Results: The Luque-Galveston spinal instrumentation technique was used in 54 patients and iliosacral screw fixation was used in eight patients. Seventeen patients had an additional anterior release and fusion without instrumentation. The mean Cobb angle measured 73 degrees pre-operatively and 31 degrees (mean correction 59%) post-operatively. The mean Cobb angle on latest follow-up was 33 degrees (loss of correction 12%). Thoracic kyphosis remained essentially unchanged, as did lumbar lordosis (56 pre-op and 61 on follow-up). Pelvic obliquity corrected from a mean of 16 degrees pre-operatively to eight degrees on most recent follow-up. Mean pre-operative coronal decompensation measured 135mm, and follow-up decompensation measured 46mm. Eleven patients with Galveston fixation exhibited the ‘windshield-wiper’ sign, with a radiolucency of 2mm or more, though most were asymptomatic. Wound infection was observed in 6% (3/54) of the patients who underwent Galveston instrumentation and 50% (4/8) who had iliosacral screws. In patients treated with Galveston fixation, three had symptomatic prominant hardware and one had hardware breakage for an overall mechanical failure rate of 7% (4/54). In contrast, two patients with iliosacral screws had construct breakage and pseudoarthrosis for a mechanical failure rate of 25% (2/8), though the numbers in the iliosacral screw group are small.
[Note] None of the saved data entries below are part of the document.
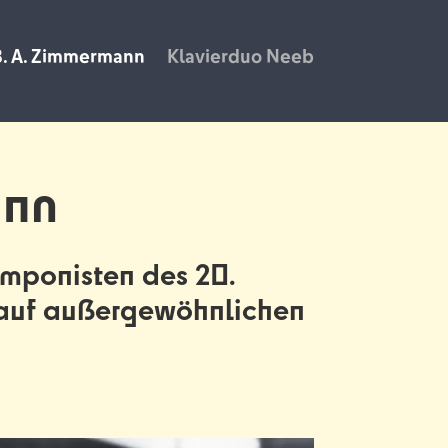
B. A. Zimmermann
Klavierduo Neeb
ann
omponisten des 20.
r auf außergewöhnlichen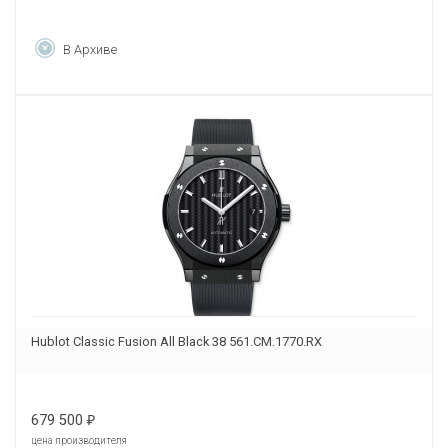
В Архиве
Hublot Classic Fusion All Black 38 561.CM.1770.RX
679 500
₽
цена производителя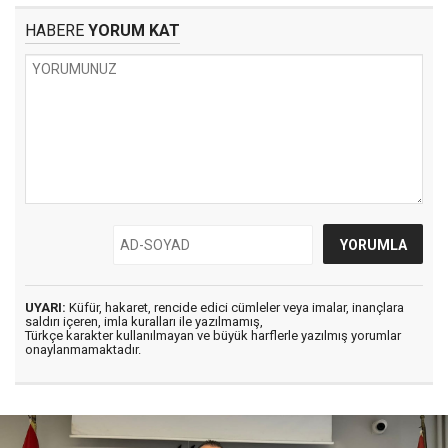
HABERE
YORUM KAT
UYARI:
Küfür, hakaret, rencide edici cümleler veya imalar, inançlara
saldırı içeren, imla kuralları ile yazılmamış,
Türkçe karakter kullanılmayan ve büyük harflerle yazılmış yorumlar
onaylanmamaktadır.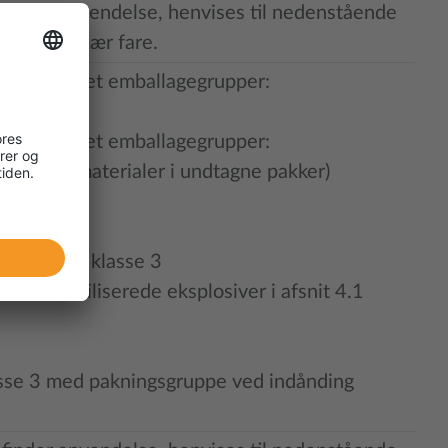
 finder anvendelse, henvises til nedenstående
 vælge primær fare.
orrang uanset emballagegrupper:
orrang uanset emballagegrupper:
ioaktive materialer i undtagne pakker)
losiver af klasse 3
 desensibiliserede eksplosiver i afsnit 4.1
lasse 3 med pakningsgruppe ved indånding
Conclusions: In this series, Galveston pelvic fixation during spinal instrumentation treatment of neuromuscular scoliosis was associated with satisfactory results and with less complications than generally reported in the literature. This technique is recommended as the preferred method for pelvic fixation in severe neuromuscular scoliosis associated with pelvic obliquity.